A Optos widefield fundal imaging at initial presentation with acute red eye. B Optos widefield fundal imaging three months after presentation following treatment with topical steroids. There was no regression in the choroidal lesion and subtle growth at the superior edge. C B-mode ultrasound of the choroidal mass at presentation, 2.1 mm (height) × 11.7 mm (longitudinal base) × 14.3 mm (transverse base), with low to medium echogenicity. There was a possible, slow internal blood flow as the recorded velocity in one vessel was 1.8 cm/s. D Histopathology of the specimen from the trans-vitreal biopsy of the right choroid which included tiny clumps of atypical cells. E Histopathology specimen obtained by Trans-scleral Essen Forceps biopsy (TSEB) of the right eye, stained with H & E at low magnification. This shows fibroconnective tissue with scattered melanin and an infiltrate of atypical cells with hyperchromatic nuclei, confirming malignant choroidal melanoma.

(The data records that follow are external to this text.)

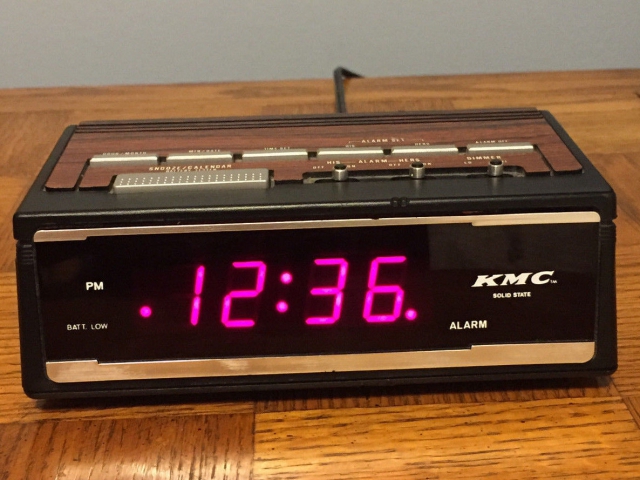 In order to click on top of clock in this screenshot , I will do `click(300, 136)`. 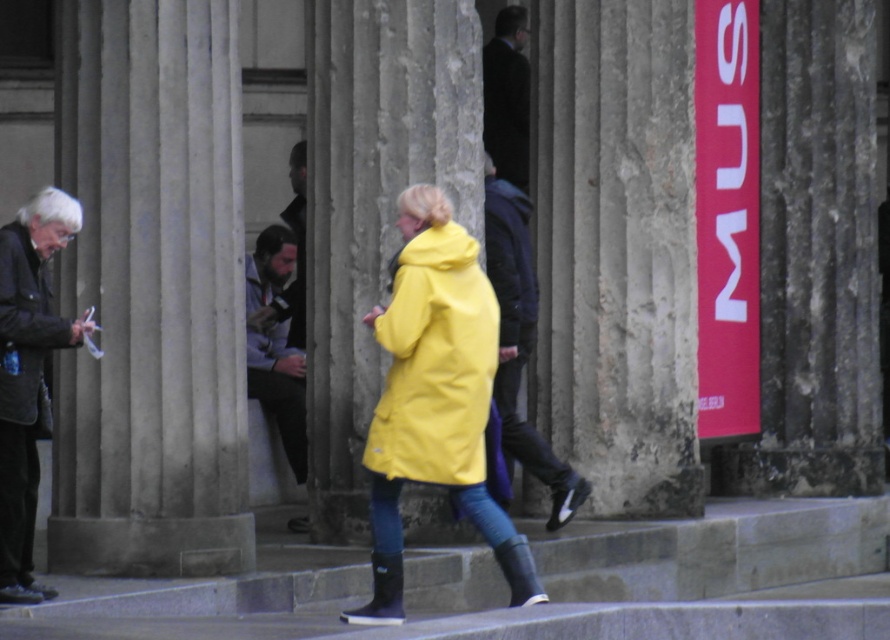 Question: Does dark blue leather jacket at center appear under matte black jacket at left?

Choices:
 (A) yes
 (B) no

Answer: (A)

Question: Is yellow matte coat at center above yellow matte jacket at center?

Choices:
 (A) yes
 (B) no

Answer: (B)

Question: Which of the following is the farthest from the observer?

Choices:
 (A) (31, 348)
 (B) (484, 264)
 (C) (397, 467)

Answer: (B)

Question: Which object appears closest to the camera in this image?

Choices:
 (A) dark blue leather jacket at center
 (B) smooth concrete pillar at left

Answer: (B)

Question: Does dark brown leather jacket at left appear under rubber boots at lower center?

Choices:
 (A) yes
 (B) no

Answer: (B)

Question: Which of the following is the closest to the observer?

Choices:
 (A) dark blue leather jacket at center
 (B) yellow matte jacket at center
 (C) rubber boots at lower center

Answer: (C) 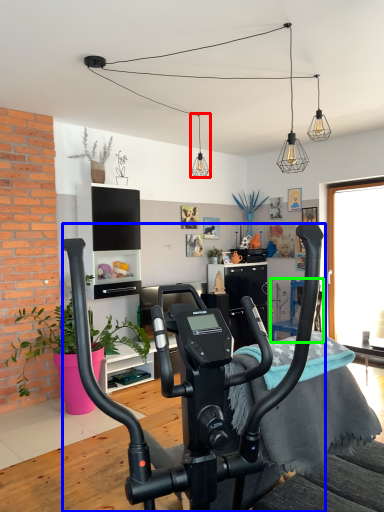 Question: Estimate the real-world distances between objects in this image. Which object is closer to light fixture (highlighted by a red box), stationary bicycle (highlighted by a blue box) or armchair (highlighted by a green box)?

Choices:
 (A) stationary bicycle
 (B) armchair

Answer: (B) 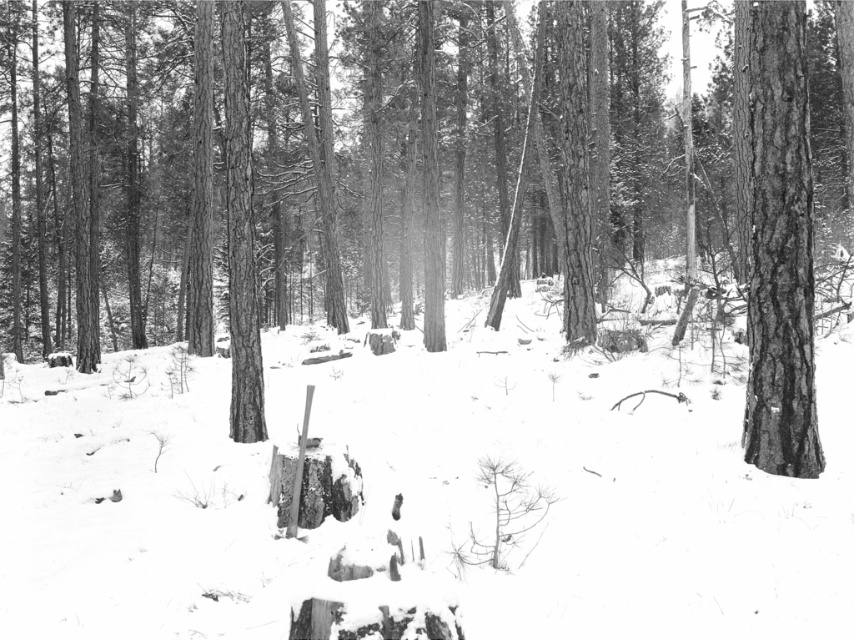 Who is taller, rough bark tree at center or white powdery snow at center?

rough bark tree at center is taller.

Does rough bark tree at center appear on the right side of white powdery snow at center?

In fact, rough bark tree at center is to the left of white powdery snow at center.

Is point (197, 120) positioned before point (383, 456)?

No, (197, 120) is further to viewer.

Where is `rough bark tree at center`? rough bark tree at center is located at coordinates (413, 182).

Can you confirm if white powdery snow at center is thinner than smooth bark tree at right?

Incorrect, white powdery snow at center's width is not less than smooth bark tree at right's.

Between white powdery snow at center and smooth bark tree at right, which one is positioned lower?

white powdery snow at center is below.

The width and height of the screenshot is (854, 640). What do you see at coordinates (601, 486) in the screenshot?
I see `white powdery snow at center` at bounding box center [601, 486].

Find the location of a particular element. The height and width of the screenshot is (640, 854). white powdery snow at center is located at coordinates (601, 486).

Between point (461, 65) and point (769, 51), which one is positioned behind?

Point (461, 65)

Can you confirm if rough bark tree at center is smaller than smooth bark tree at right?

Incorrect, rough bark tree at center is not smaller in size than smooth bark tree at right.

Does point (527, 220) come farther from viewer compared to point (782, 67)?

Yes, point (527, 220) is behind point (782, 67).

Identify the location of rough bark tree at center. The height and width of the screenshot is (640, 854). (413, 182). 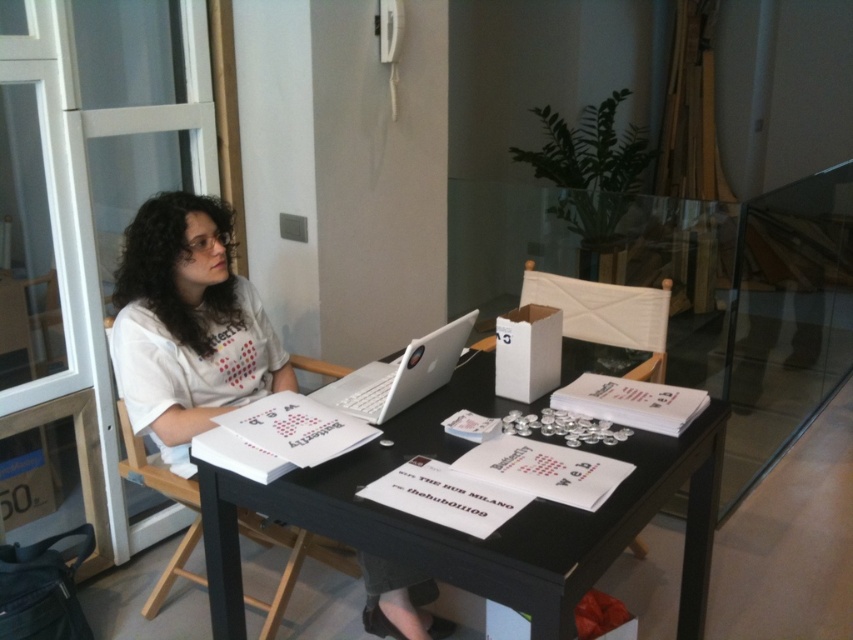 Question: Does transparent glass table at center lie in front of white cotton shirt at center?

Choices:
 (A) yes
 (B) no

Answer: (B)

Question: Does black glossy table at center appear on the left side of white cotton shirt at center?

Choices:
 (A) no
 (B) yes

Answer: (A)

Question: Which point appears farthest from the camera in this image?

Choices:
 (A) (393, 410)
 (B) (515, 529)
 (C) (165, 442)

Answer: (C)

Question: Considering the real-world distances, which object is farthest from the transparent glass table at center?

Choices:
 (A) silver metallic laptop at center
 (B) white cotton shirt at center
 (C) black glossy table at center

Answer: (B)

Question: Which point is closer to the camera?

Choices:
 (A) silver metallic laptop at center
 (B) white cotton shirt at center
 (C) transparent glass table at center
 (D) black glossy table at center

Answer: (D)

Question: Does transparent glass table at center appear under black glossy table at center?

Choices:
 (A) yes
 (B) no

Answer: (B) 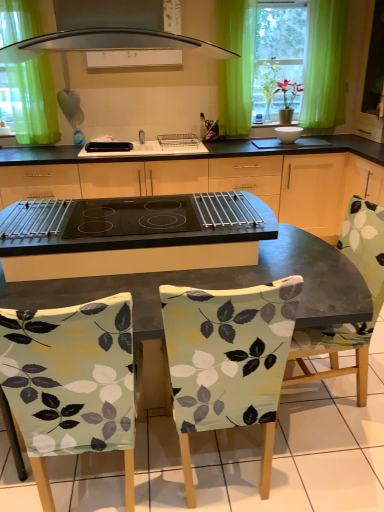 Describe the element at coordinates (354, 323) in the screenshot. I see `printed fabric chair at center, which is the 3th chair in left-to-right order` at that location.

What are the coordinates of `light green fabric chair at lower left, marked as the third chair in a right-to-left arrangement` in the screenshot? It's located at (72, 383).

What do you see at coordinates (72, 383) in the screenshot?
I see `light green fabric chair at lower left, which is the 1th chair in left-to-right order` at bounding box center [72, 383].

Looking at this image, how much space does green fabric curtain at upper left, which is counted as the 1th curtain, starting from the left, occupy horizontally?

It is 6.55 inches.

Find the location of `black plastic toaster at center, placed as the 1th appliance when sorted from left to right`. black plastic toaster at center, placed as the 1th appliance when sorted from left to right is located at coordinates (108, 146).

At what (x,y) coordinates should I click in order to perform the action: click on printed fabric chair at center, which is the 3th chair in left-to-right order. Please return your answer as a coordinate pair (x, y). This screenshot has width=384, height=512. Looking at the image, I should click on (354, 323).

In the scene shown: Does green fabric curtain at upper left, which is counted as the 1th curtain, starting from the left, have a smaller size compared to printed fabric chair at center, which is the 3th chair in left-to-right order?

Correct, green fabric curtain at upper left, which is counted as the 1th curtain, starting from the left, occupies less space than printed fabric chair at center, which is the 3th chair in left-to-right order.

Which object is thinner, green fabric curtain at upper left, which is counted as the 1th curtain, starting from the left, or printed fabric chair at center, the 1th chair viewed from the right?

Thinner between the two is green fabric curtain at upper left, which is counted as the 1th curtain, starting from the left.

Starting from the printed fabric chair at center, which is the 3th chair in left-to-right order, which curtain is the 1st one behind? Please provide its 2D coordinates.

[(33, 101)]

Looking at this image, from a real-world perspective, who is located lower, green fabric curtain at upper left, which is counted as the 1th curtain, starting from the left, or printed fabric chair at center, the 1th chair viewed from the right?

printed fabric chair at center, the 1th chair viewed from the right, from a real-world perspective.

Is the depth of white glossy sink at center greater than that of green sheer curtain at upper center, which ranks as the 2th curtain in left-to-right order?

No, white glossy sink at center is closer to the viewer.

Is white glossy sink at center oriented away from green sheer curtain at upper center, which ranks as the 2th curtain in left-to-right order?

No, green sheer curtain at upper center, which ranks as the 2th curtain in left-to-right order, is not at the back of white glossy sink at center.

Is white glossy sink at center taller or shorter than green sheer curtain at upper center, which appears as the first curtain when viewed from the right?

In the image, white glossy sink at center appears to be shorter than green sheer curtain at upper center, which appears as the first curtain when viewed from the right.

Is green sheer curtain at upper center, which appears as the first curtain when viewed from the right, to the left or to the right of printed fabric chair at center, which is the 3th chair in left-to-right order, in the image?

From the image, it's evident that green sheer curtain at upper center, which appears as the first curtain when viewed from the right, is to the left of printed fabric chair at center, which is the 3th chair in left-to-right order.

Which object is closer to the camera taking this photo, green sheer curtain at upper center, which ranks as the 2th curtain in left-to-right order, or printed fabric chair at center, which is the 3th chair in left-to-right order?

printed fabric chair at center, which is the 3th chair in left-to-right order, is closer to the camera.

Is green sheer curtain at upper center, which ranks as the 2th curtain in left-to-right order, facing away from printed fabric chair at center, which is the 3th chair in left-to-right order?

No, green sheer curtain at upper center, which ranks as the 2th curtain in left-to-right order, is not facing away from printed fabric chair at center, which is the 3th chair in left-to-right order.

Which point is more forward, [253,62] or [321,336]?

Point [321,336]

Can you confirm if black glass cooktop at center is shorter than patterned fabric chair at center, which is counted as the second chair, starting from the left?

Yes.

Visually, is black glass cooktop at center positioned to the left or to the right of patterned fabric chair at center, acting as the second chair starting from the right?

Based on their positions, black glass cooktop at center is located to the left of patterned fabric chair at center, acting as the second chair starting from the right.

In the scene shown: Is black glass cooktop at center oriented away from patterned fabric chair at center, acting as the second chair starting from the right?

That's not correct — black glass cooktop at center is not looking away from patterned fabric chair at center, acting as the second chair starting from the right.

Is printed fabric chair at center, which is the 3th chair in left-to-right order, positioned with its back to white glossy bowl at center, which is the 1th appliance from right to left?

No, printed fabric chair at center, which is the 3th chair in left-to-right order, is not facing away from white glossy bowl at center, which is the 1th appliance from right to left.

Image resolution: width=384 pixels, height=512 pixels. I want to click on chair that is the 1st object located below the white glossy bowl at center, which is the 1th appliance from right to left (from the image's perspective), so click(x=354, y=323).

Which object is thinner, printed fabric chair at center, which is the 3th chair in left-to-right order, or white glossy bowl at center, which is the 1th appliance from right to left?

white glossy bowl at center, which is the 1th appliance from right to left.

Is the depth of printed fabric chair at center, the 1th chair viewed from the right, less than that of white glossy bowl at center, which is the 1th appliance from right to left?

Yes, printed fabric chair at center, the 1th chair viewed from the right, is closer to the viewer.

What's the angular difference between green sheer curtain at upper center, which appears as the first curtain when viewed from the right, and white glossy sink at center's facing directions?

There is a 0.531-degree angle between the facing directions of green sheer curtain at upper center, which appears as the first curtain when viewed from the right, and white glossy sink at center.

From a real-world perspective, is green sheer curtain at upper center, which ranks as the 2th curtain in left-to-right order, positioned under white glossy sink at center based on gravity?

No, from a real-world perspective, green sheer curtain at upper center, which ranks as the 2th curtain in left-to-right order, is not beneath white glossy sink at center.

Which object is further away from the camera taking this photo, green sheer curtain at upper center, which appears as the first curtain when viewed from the right, or white glossy sink at center?

green sheer curtain at upper center, which appears as the first curtain when viewed from the right.

Find the location of `sink on the left of the green sheer curtain at upper center, which ranks as the 2th curtain in left-to-right order`. sink on the left of the green sheer curtain at upper center, which ranks as the 2th curtain in left-to-right order is located at coordinates (156, 147).

Is printed fabric chair at center, which is the 3th chair in left-to-right order, looking in the opposite direction of white glossy sink at center?

No, printed fabric chair at center, which is the 3th chair in left-to-right order,'s orientation is not away from white glossy sink at center.

Is printed fabric chair at center, which is the 3th chair in left-to-right order, wider or thinner than white glossy sink at center?

In the image, printed fabric chair at center, which is the 3th chair in left-to-right order, appears to be wider than white glossy sink at center.

How many degrees apart are the facing directions of printed fabric chair at center, the 1th chair viewed from the right, and white glossy sink at center?

83.5 degrees separate the facing orientations of printed fabric chair at center, the 1th chair viewed from the right, and white glossy sink at center.

Which chair is the 1st one when counting from the front of the green fabric curtain at upper left, the 2th curtain in the right-to-left sequence? Please provide its 2D coordinates.

[(354, 323)]

The image size is (384, 512). In order to click on curtain on the right of the white glossy sink at center in this screenshot , I will do `click(236, 65)`.

When comparing their distances from printed fabric chair at center, the 1th chair viewed from the right, does black plastic toaster at center, the second appliance from the right, or white glossy sink at center seem further?

black plastic toaster at center, the second appliance from the right, lies further to printed fabric chair at center, the 1th chair viewed from the right, than the other object.

From the image, which object appears to be farther from black plastic toaster at center, the second appliance from the right, green fabric curtain at upper left, the 2th curtain in the right-to-left sequence, or light green fabric chair at lower left, which is the 1th chair in left-to-right order?

Based on the image, light green fabric chair at lower left, which is the 1th chair in left-to-right order, appears to be further to black plastic toaster at center, the second appliance from the right.

Based on the photo, when comparing their distances from green fabric curtain at upper left, the 2th curtain in the right-to-left sequence, does black plastic toaster at center, placed as the 1th appliance when sorted from left to right, or patterned fabric chair at center, acting as the second chair starting from the right, seem further?

patterned fabric chair at center, acting as the second chair starting from the right, lies further to green fabric curtain at upper left, the 2th curtain in the right-to-left sequence, than the other object.

When comparing their distances from white glossy sink at center, does black glass cooktop at center or patterned fabric chair at center, acting as the second chair starting from the right, seem closer?

Result: The object closer to white glossy sink at center is black glass cooktop at center.

Estimate the real-world distances between objects in this image. Which object is further from green sheer curtain at upper center, which appears as the first curtain when viewed from the right, white glossy sink at center or patterned fabric chair at center, acting as the second chair starting from the right?

Based on the image, patterned fabric chair at center, acting as the second chair starting from the right, appears to be further to green sheer curtain at upper center, which appears as the first curtain when viewed from the right.

Based on their spatial positions, is black plastic toaster at center, the second appliance from the right, or white glossy sink at center further from green sheer curtain at upper center, which appears as the first curtain when viewed from the right?

Among the two, black plastic toaster at center, the second appliance from the right, is located further to green sheer curtain at upper center, which appears as the first curtain when viewed from the right.

Looking at the image, which one is located closer to black plastic toaster at center, placed as the 1th appliance when sorted from left to right, green sheer curtain at upper center, which ranks as the 2th curtain in left-to-right order, or light green fabric chair at lower left, which is the 1th chair in left-to-right order?

The object closer to black plastic toaster at center, placed as the 1th appliance when sorted from left to right, is green sheer curtain at upper center, which ranks as the 2th curtain in left-to-right order.

When comparing their distances from green fabric curtain at upper left, which is counted as the 1th curtain, starting from the left, does patterned fabric chair at center, which is counted as the second chair, starting from the left, or printed fabric chair at center, the 1th chair viewed from the right, seem closer?

printed fabric chair at center, the 1th chair viewed from the right.

At what (x,y) coordinates should I click in order to perform the action: click on cabinetry positioned between light green fabric chair at lower left, which is the 1th chair in left-to-right order, and green fabric curtain at upper left, which is counted as the 1th curtain, starting from the left, from near to far. Please return your answer as a coordinate pair (x, y). The image size is (384, 512). Looking at the image, I should click on (220, 183).

Where is `cabinetry between patterned fabric chair at center, acting as the second chair starting from the right, and white glossy bowl at center, positioned as the 2th appliance in left-to-right order, in the front-back direction`? The height and width of the screenshot is (512, 384). cabinetry between patterned fabric chair at center, acting as the second chair starting from the right, and white glossy bowl at center, positioned as the 2th appliance in left-to-right order, in the front-back direction is located at coordinates (220, 183).

Where is `chair between patterned fabric chair at center, which is counted as the second chair, starting from the left, and white glossy bowl at center, positioned as the 2th appliance in left-to-right order, in the front-back direction`? The width and height of the screenshot is (384, 512). chair between patterned fabric chair at center, which is counted as the second chair, starting from the left, and white glossy bowl at center, positioned as the 2th appliance in left-to-right order, in the front-back direction is located at coordinates (354, 323).

This screenshot has width=384, height=512. What are the coordinates of `sink between green sheer curtain at upper center, which ranks as the 2th curtain in left-to-right order, and black glass cooktop at center in the up-down direction` in the screenshot? It's located at (156, 147).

Optical coherence tomography (OCT) through the area of the mass showed and irregular surface profile and trace subretinal fluid. B-scan ultrasound (US) confirmed a shallow choroidal mass, 2.1 mm in thickness, with a base of 11.7 mm × 14.3 mm, with low to medium echogenicity (Fig. 2C). There was minimal internal blood flow on Doppler US.

At this stage, the clinical picture suggested an inflammatory aetiology with associated choroidal mass. The differential diagnosis included nodular scleritis, choroidal metastasis from an unknown primary, and choroidal melanoma. The patient was commenced on a trial of topical dexamethasone eye drops and monitored closely.

Topical steroid treatment improved the symptoms of swelling and redness. However, dilated fundoscopy three months after presentation showed the choroidal lesion had not regressed (Fig. 2B). The patient was concurrently referred for systemic screening for a possible unknown primary malignancy, and underwent trans-vitreal biopsy of the choroidal mass using a 25 G vitreous cutter.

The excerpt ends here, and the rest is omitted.